Check every line below for the word "เหรดน" and copy the ones that have it.

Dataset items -
Segment Open

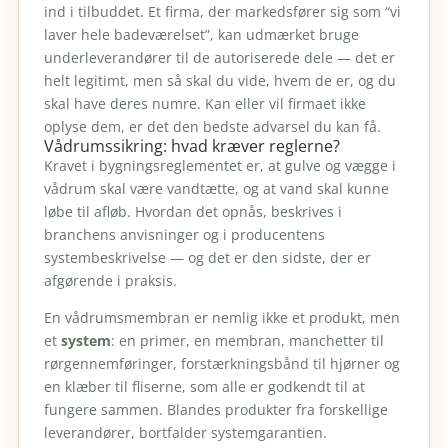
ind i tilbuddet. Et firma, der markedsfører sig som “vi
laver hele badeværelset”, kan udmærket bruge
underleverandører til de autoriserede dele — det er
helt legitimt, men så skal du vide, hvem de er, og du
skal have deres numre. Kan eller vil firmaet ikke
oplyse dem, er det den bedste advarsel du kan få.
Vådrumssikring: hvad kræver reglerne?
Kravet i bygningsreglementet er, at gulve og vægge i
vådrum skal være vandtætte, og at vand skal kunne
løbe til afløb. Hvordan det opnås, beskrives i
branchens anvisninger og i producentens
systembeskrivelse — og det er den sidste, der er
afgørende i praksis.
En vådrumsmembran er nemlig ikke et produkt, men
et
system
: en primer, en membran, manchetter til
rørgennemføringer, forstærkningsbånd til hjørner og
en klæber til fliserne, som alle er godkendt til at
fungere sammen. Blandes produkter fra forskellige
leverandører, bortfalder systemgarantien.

Segment Closed
Segment Open

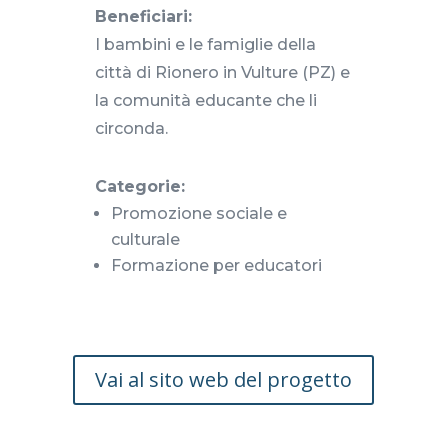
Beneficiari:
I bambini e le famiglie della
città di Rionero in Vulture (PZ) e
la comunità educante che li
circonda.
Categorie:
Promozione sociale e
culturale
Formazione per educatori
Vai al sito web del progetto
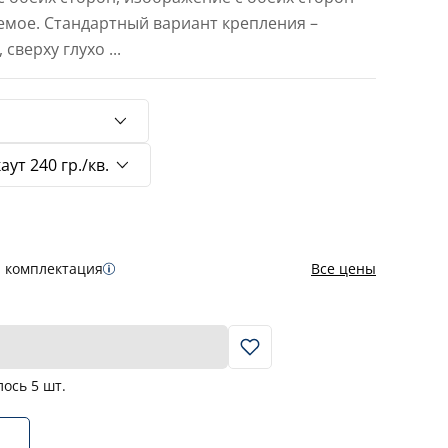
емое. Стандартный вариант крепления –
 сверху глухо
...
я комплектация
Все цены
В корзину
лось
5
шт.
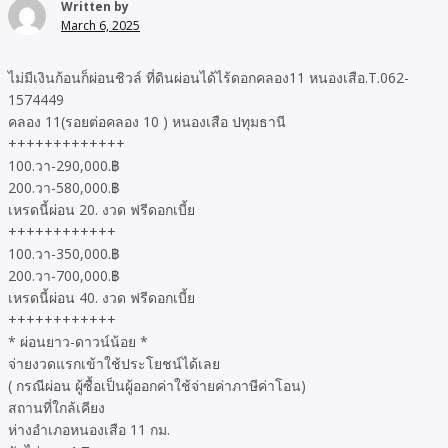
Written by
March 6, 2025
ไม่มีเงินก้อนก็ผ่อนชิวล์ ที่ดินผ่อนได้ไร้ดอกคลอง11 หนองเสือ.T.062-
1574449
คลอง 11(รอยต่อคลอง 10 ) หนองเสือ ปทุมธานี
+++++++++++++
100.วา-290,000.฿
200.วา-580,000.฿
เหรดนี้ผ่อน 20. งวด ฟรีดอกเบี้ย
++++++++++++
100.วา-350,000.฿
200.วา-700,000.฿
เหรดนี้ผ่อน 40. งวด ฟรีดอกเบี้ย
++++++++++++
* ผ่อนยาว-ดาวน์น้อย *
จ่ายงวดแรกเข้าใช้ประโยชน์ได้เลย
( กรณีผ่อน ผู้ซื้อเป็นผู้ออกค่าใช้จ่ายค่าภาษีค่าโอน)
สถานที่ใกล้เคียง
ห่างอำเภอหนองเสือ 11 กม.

Segment Closed

FINISHED TASK -
เหรดนี้ผ่อน 20. งวด ฟรีดอกเบี้ย
เหรดนี้ผ่อน 40. งวด ฟรีดอกเบี้ย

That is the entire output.